The prototype facility is on a 25,000 head cattle farm near Strathmore Alberta.  The plant must be where the manure is, and the market for the product is usually a 40 km radius.  However, that could be extended with higher nitrogen ratio fertilizer.

“The plant itself is really simple,” says Driver. “The whole technology is you can take manure and put it through a dryer and turn it into fertilizer. If you do it at the right temperature for the right amount of time, you can invert it from conventional manure into organic listed and approved fertilizer.

There are two revenue streams.  Driver says they buy natgas and produce electricity with it through a Rolls Royce turbine. 

Driver hesitates to call theirs a renewable energy, as it does require some natural gas to create 4 MW of electricity.  He says their process would be best described as co-generation or waste heat.

The electricity is sold back to the grid or to bitcoin miners on site, and the waste heat from the turbine thermally treats the waste to make it ready to be mixed into organic fertilizer.

“That’s how we’re going to make the money,” Driver says, “because you get the manure for free, you get the heat for free, you’ve got some equipment and some people to turn it into pellets but otherwise it’s pretty low marginal cost of production at that point because the power in the province, the power price more than covers the cost of making electricity.

The turbine fits in a small bungalow, and the rest of the equipment fits in a small barn.

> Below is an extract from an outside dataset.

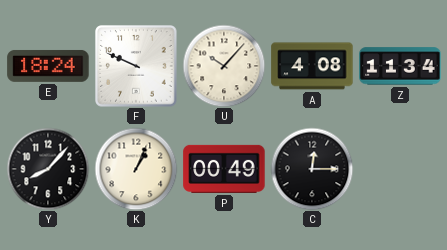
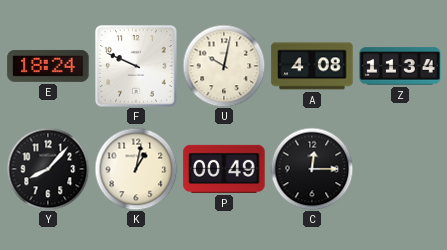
U: 10:07 -> 10:02
K: 1:04 -> 1:02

Organic fertilizer is definitely a growth trend—see the stats below:
 
Organic products need organic soil which need organic fertilizer.

Driver says that from scratch, an EarthRenew plant could cost CAD$17 million, with payback of roughly 3.5 years. With a simple process and very little maintenance costs, he expects each plant to be long term cash cows (pardon the pun).

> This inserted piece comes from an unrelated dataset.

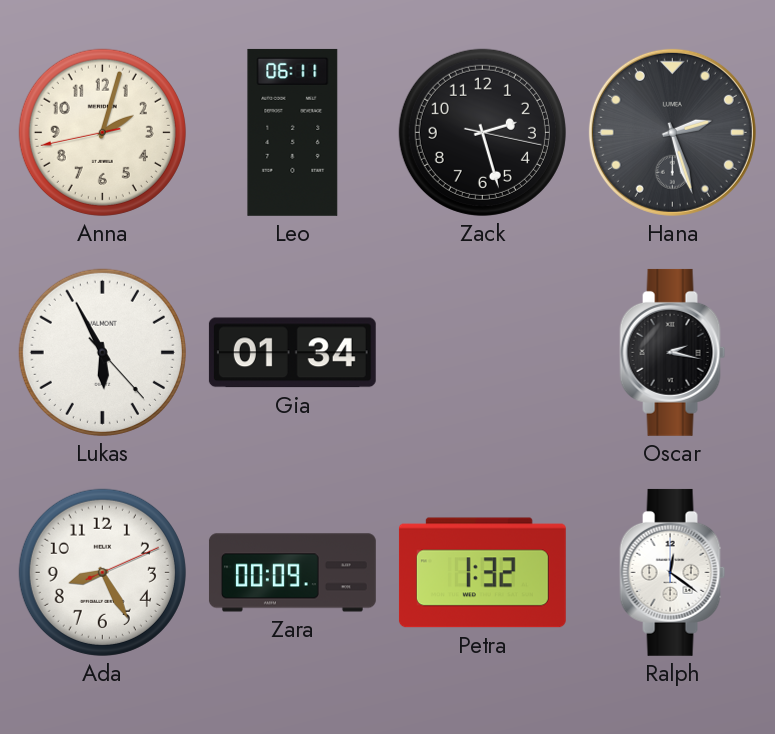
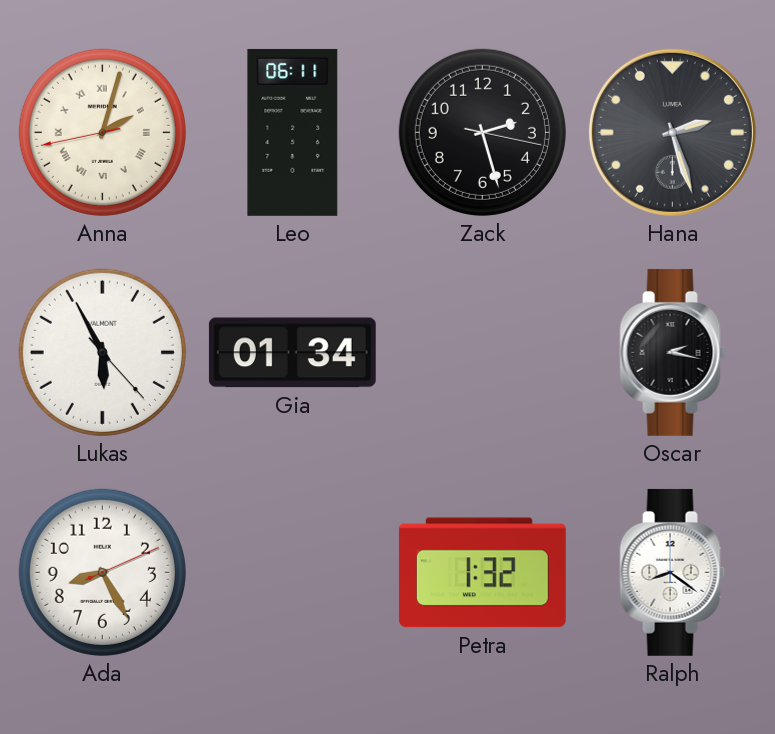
Anna numerals: Arabic -> Roman
Zara: 00:09 -> none
Ralph: 12:21 -> 8:21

The Strathmore facility is being upgraded now to produce commercial product for spring 2021.  New seed formulations have already been certified organic, but EarthRenew is working with several commercial and university groups to develop an organic formulation that is much higher value-add, with higher nitrogen levels.
 

Both private and public monies are being raised to not only get Strathmore fully operational, but also source the second plant.

Their timing could be very good, as “green” stocks and renewable energy stocks are in vogue.  It’s a unique business model that has multiple revenue streams,  and it solves A LOT of problems.

Keith Schaefer

DISCLOSURE–I do own some shares in ERTH.